America's oil dependence already punishes us enough, whether through volatile gas prices or the political and environmental volatility that results from buying and burning oil. Last year, America sent $250 billion overseas to buy oil, much of it to countries that do not like us very much. That is nearly half of our trade deficit. The editorial said that the Waxman-Markey bill "wouldn't do all that much to slash American oil consumption in the near future." But according to the Energy Information Agency, the bill would cut projected U.S. oil use by more than 600,000 barrels per day by 2020 (about the same as our current combined imports from Russia and Libya) and more than 1.2 million barrels per day by 2030 (nearly all of our current imports from Venezuela).

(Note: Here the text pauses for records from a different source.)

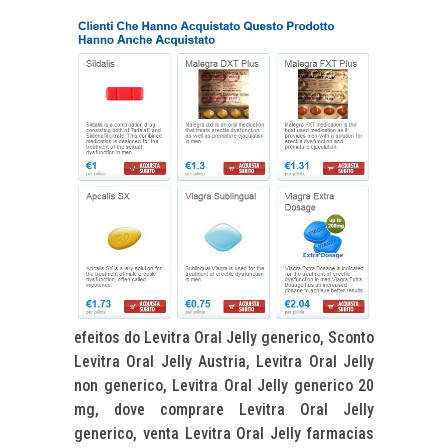
efeitos do Levitra Oral Jelly generico, Sconto
Levitra Oral Jelly Austria, Levitra Oral Jelly
non generico, Levitra Oral Jelly generico 20
mg, dove comprare Levitra Oral Jelly
generico, venta Levitra Oral Jelly farmacias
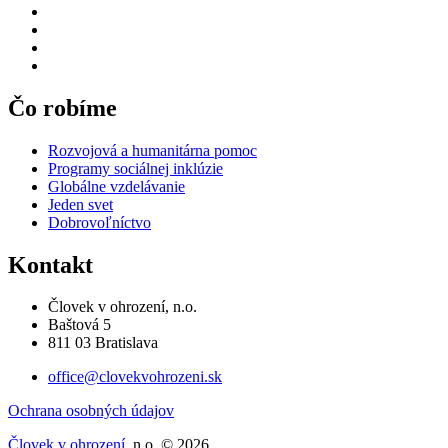
Čo robíme
Rozvojová a humanitárna pomoc
Programy sociálnej inklúzie
Globálne vzdelávanie
Jeden svet
Dobrovoľníctvo
Kontakt
Človek v ohrození, n.o.
Baštová 5
811 03 Bratislava
office@clovekvohrozeni.sk
Ochrana osobných údajov
Človek v ohrození
, n.o. © 2026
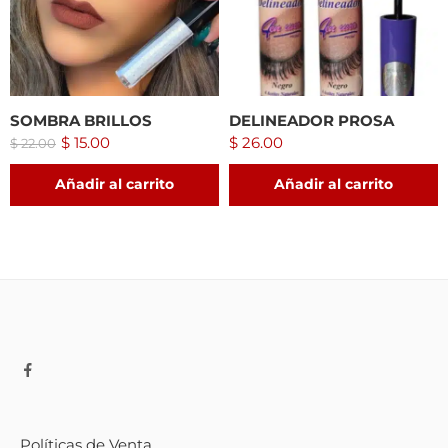
SOMBRA BRILLOS
DELINEADOR PROSA
$
15.00
$
26.00
$
22.00
Añadir al carrito
Añadir al carrito
Políticas de Venta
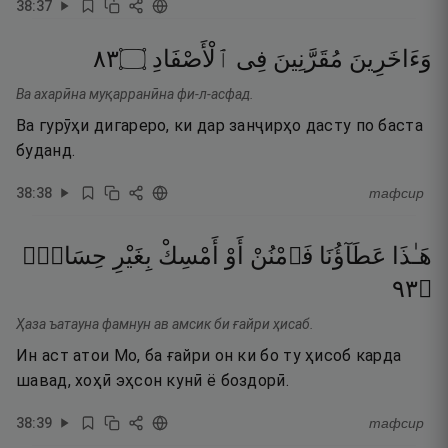
38
:
37
٣٨
۝
ٱلْأَصْفَادِ
فِى
مُقَرَّنِينَ
وَءَاخَرِينَ
Ва ахарӣна муқарранӣна фи-л-асфад.
Ва гурӯҳи дигареро, ки дар занҷирҳо дасту по баста
буданд.
38
:
38
тафсир
هَـٰذَا
عَطَآؤُنَا
فَٱمْنُنْ
أَوْ
أَمْسِكْ
بِغَيْرِ
حِسَابٍۢ
٣٩
۝
Ҳаза ъатауна фамнун ав амсик би ғайри ҳисаб.
Ин аст атои Мо, ба ғайри он ки бо ту ҳисоб карда
шавад, хоҳӣ эҳсон кунӣ ё боздорӣ.
38
:
39
тафсир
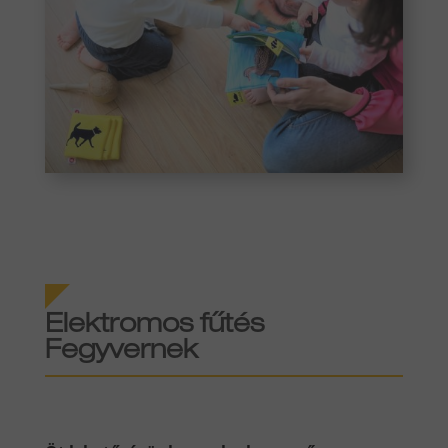
Elektromos fűtés
Fegyvernek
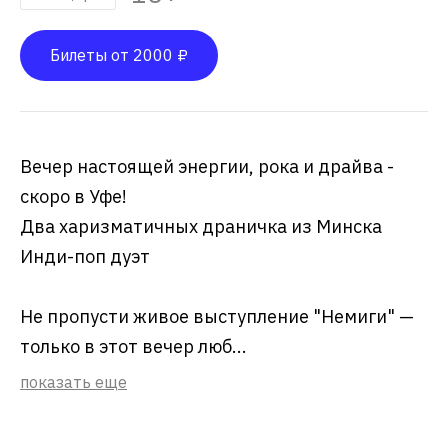
Билеты от 2000 ₽
Вечер настоящей энергии, рока и драйва -
скоро в Уфе!
Два харизматичных драничка из Минска
Инди-поп дуэт
Не пропусти живое выступление "Немиги" —
только в этот вечер люб...
показать еще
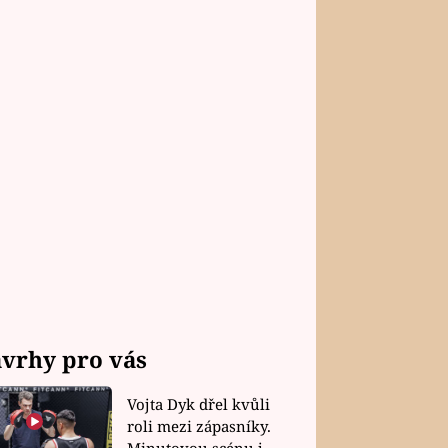
vrhy pro vás
Vojta Dyk dřel kvůli
roli mezi zápasníky.
Minutovou scénu jel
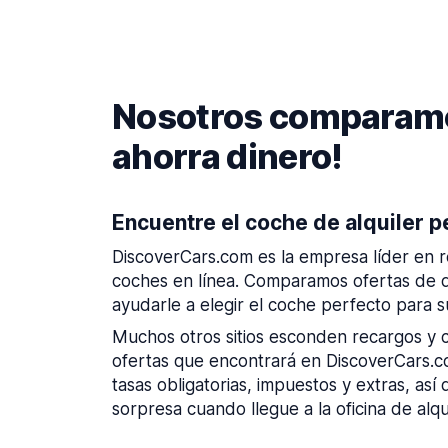
Nosotros comparamos
ahorra dinero!
Encuentre el coche de alquiler p
DiscoverCars.com es la empresa líder en r
coches en línea. Comparamos ofertas de 
ayudarle a elegir el coche perfecto para su
Muchos otros sitios esconden recargos y c
ofertas que encontrará en DiscoverCars.co
tasas obligatorias, impuestos y extras, as
sorpresa cuando llegue a la oficina de alqui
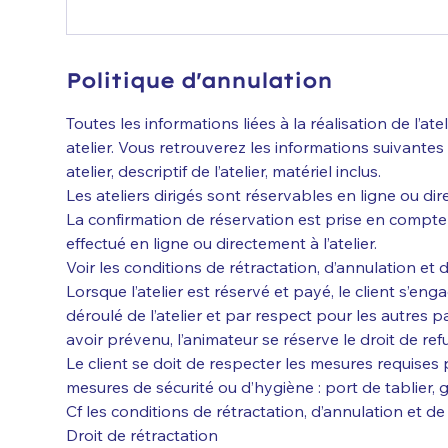
Politique d'annulation
Toutes les informations liées à la réalisation de l’at
atelier. Vous retrouverez les informations suivante
atelier, descriptif de l’atelier, matériel inclus.
Les ateliers dirigés sont réservables en ligne ou dire
La confirmation de réservation est prise en compte
effectué en ligne ou directement à l’atelier.
Voir les conditions de rétractation, d’annulation et
Lorsque l’atelier est réservé et payé, le client s’en
déroulé de l’atelier et par respect pour les autres p
avoir prévenu, l’animateur se réserve le droit de refuse
Le client se doit de respecter les mesures requises p
mesures de sécurité ou d’hygiène : port de tablier,
Cf les conditions de rétractation, d’annulation et d
Droit de rétractation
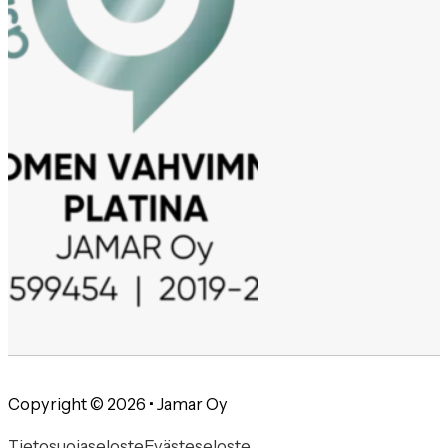
Copyright © 2026 • Jamar Oy
Tietosuojaseloste
Evästeseloste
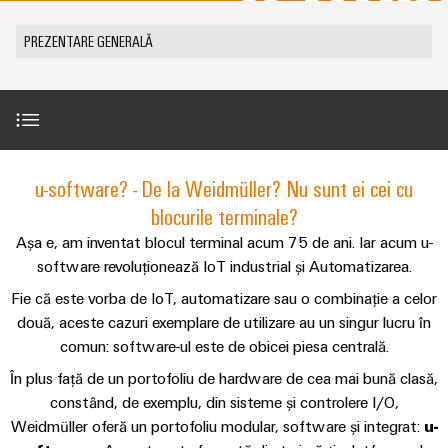
plug-
tangibile
Lugoj
ANSAMBLU
ZPA
și
de
Tehnologie
in
Seturi
Evenimente
PREZENTARE GENERALĂ
soluțiile
S
Weidmüller
de
de
Companie
&
pot
Conectori
IMAGINE
racord
cabluri
fi
Promoții
VARITECTOR
DE
Fapte
plug-
experimentate.
ANSAMBLU
PUSH-
personalizate
PU
și
in
Vânzări
Newsletter
IN
Centru
AC
cifre
PCB
Fast
de
I
miniMOKU
Industrial
și
Delivery
Prezentare generală
u-software? - De la Weidmüller? Nu sunt ei cei cu
Sustenabilitate
date
with
Cariere
showroom
5G
terminale
Service
Soluții
blocurile terminale?
integrated
mobil
plug-
(Serviciul
Academia
și
Complementaritate perfectă
Microrețele
fuse
Așa e, am inventat blocul terminal acum 75 de ani. Iar acum u-
in
de
produse
Weidmüller
Contact
c.c.
software revoluționează IoT industrial și Automatizarea.
pentru
PCB
livrare
centrele
Link-
Resurse
Fie că este vorba de IoT, automatizare sau o combinație a celor
rapidă)
IMAGINE
Single
de
Sistemele
DE
uri
umane
două, aceste cazuri exemplare de utilizare au un singur lucru în
date
Pair
ANSAMBLU
și
-
utile
comun: software-ul este de obicei piesa centrală.
Ethernet
Conformitatea
eficiente,
componentele
Consultanță
În plus față de un portofoliu de hardware de cea mai bună clasă,
fiabile,
Listă
carcasei
u-
și
scalabile
constând, de exemplu, din sisteme și controlere I/O,
Inovații în
Locații
de
materie de
OS
Weidmüller oferă un portofoliu modular, software și integrat:
inginerie
u-
Sisteme
Construcții
prețuri
produse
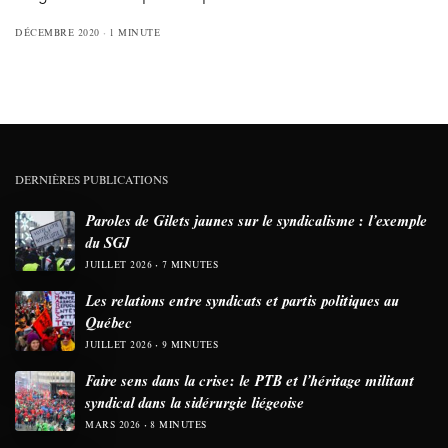
DÉCEMBRE 2020
1 MINUTE
DERNIÈRES PUBLICATIONS
Paroles de Gilets jaunes sur le syndicalisme : l’exemple
du SGJ
JUILLET 2026
7 MINUTES
Les relations entre syndicats et partis politiques au
Québec
JUILLET 2026
9 MINUTES
Faire sens dans la crise: le PTB et l’héritage militant
syndical dans la sidérurgie liégeoise
MARS 2026
8 MINUTES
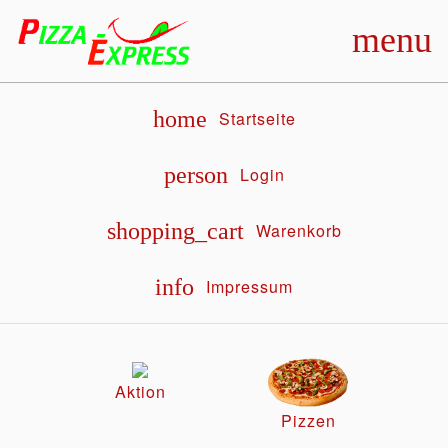
menu
home
Startseite
person
Login
shopping_cart
Warenkorb
info
Impressum
Aktion
Pizzen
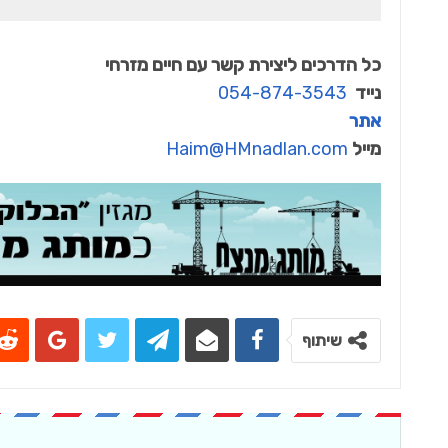
כל הדרכים ליצירת קשר עם חיים מזרחי
נייד
054-874-3543
אתר
מייל
Haim@HMnadlan.com
שיתוף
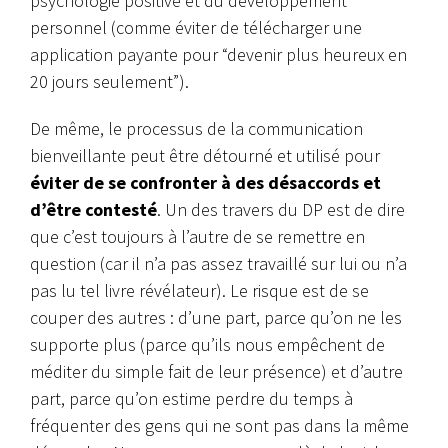
psychologie positive et du développement
personnel (comme éviter de télécharger une
application payante pour “devenir plus heureux en
20 jours seulement”).
De même, le processus de la communication
bienveillante peut être détourné et utilisé pour
éviter de se confronter à des désaccords et
d’être contesté
. Un des travers du DP est de dire
que c’est toujours à l’autre de se remettre en
question (car il n’a pas assez travaillé sur lui ou n’a
pas lu tel livre révélateur). Le risque est de se
couper des autres : d’une part, parce qu’on ne les
supporte plus (parce qu’ils nous empêchent de
méditer du simple fait de leur présence) et d’autre
part, parce qu’on estime perdre du temps à
fréquenter des gens qui ne sont pas dans la même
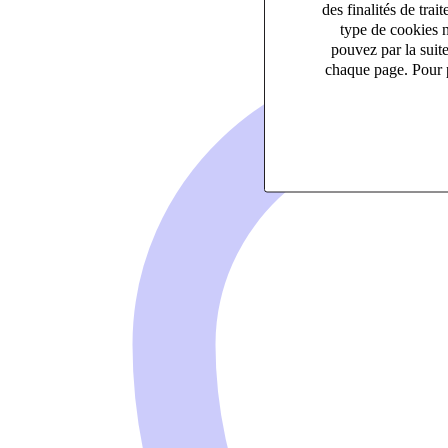
des finalités de tr
type de cookies n
pouvez par la suit
chaque page. Pour p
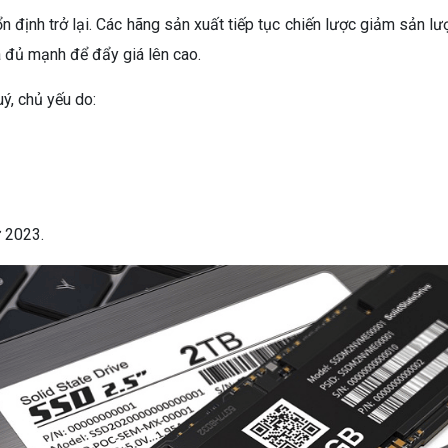
 định trở lại. Các hãng sản xuất tiếp tục chiến lược giảm sản lư
a đủ mạnh để đẩy giá lên cao.
ý, chủ yếu do:
ừ 2023.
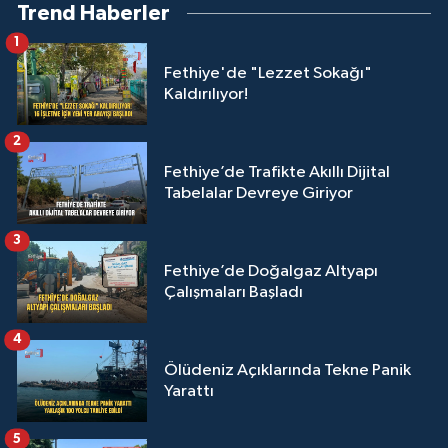
Trend Haberler
1
Fethiye'de "Lezzet Sokağı"
Kaldırılıyor!
2
Fethiye’de Trafikte Akıllı Dijital
Tabelalar Devreye Giriyor
3
Fethiye’de Doğalgaz Altyapı
Çalışmaları Başladı
4
Ölüdeniz Açıklarında Tekne Panik
Yarattı
5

Congressional Democrats believe that the solution to our oil dependence and carbon pollution should be comprehensive. Increased fuel efficiency, cleaner renewable fuels and a new clean-energy policy established by the Waxman-Markey bill could enable America to finally tell Middle Eastern oil suppliers that we don't need their oil any more than we need their sand.
Edward J. Markey, Washington
The writer, a Democrat from Massachusetts, is chairman of the House Select Committee on Energy Independence and Global Warming.